Return the lines from the one containing "und die Gewässer der Kommasetzung zu" to the end of the material, both end lines included, exactly and with nothing else.
'''
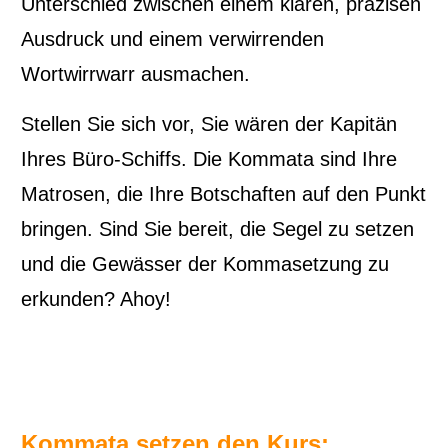
Unterschied zwischen einem klaren, präzisen
Ausdruck und einem verwirrenden
Wortwirrwarr ausmachen.
Stellen Sie sich vor, Sie wären der Kapitän
Ihres Büro-Schiffs. Die Kommata sind Ihre
Matrosen, die Ihre Botschaften auf den Punkt
bringen. Sind Sie bereit, die Segel zu setzen
und die Gewässer der Kommasetzung zu
erkunden? Ahoy!
Kommata setzen den Kurs:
'''
■ TASK RESPONSE:
und die Gewässer der Kommasetzung zu
erkunden? Ahoy!
Kommata setzen den Kurs:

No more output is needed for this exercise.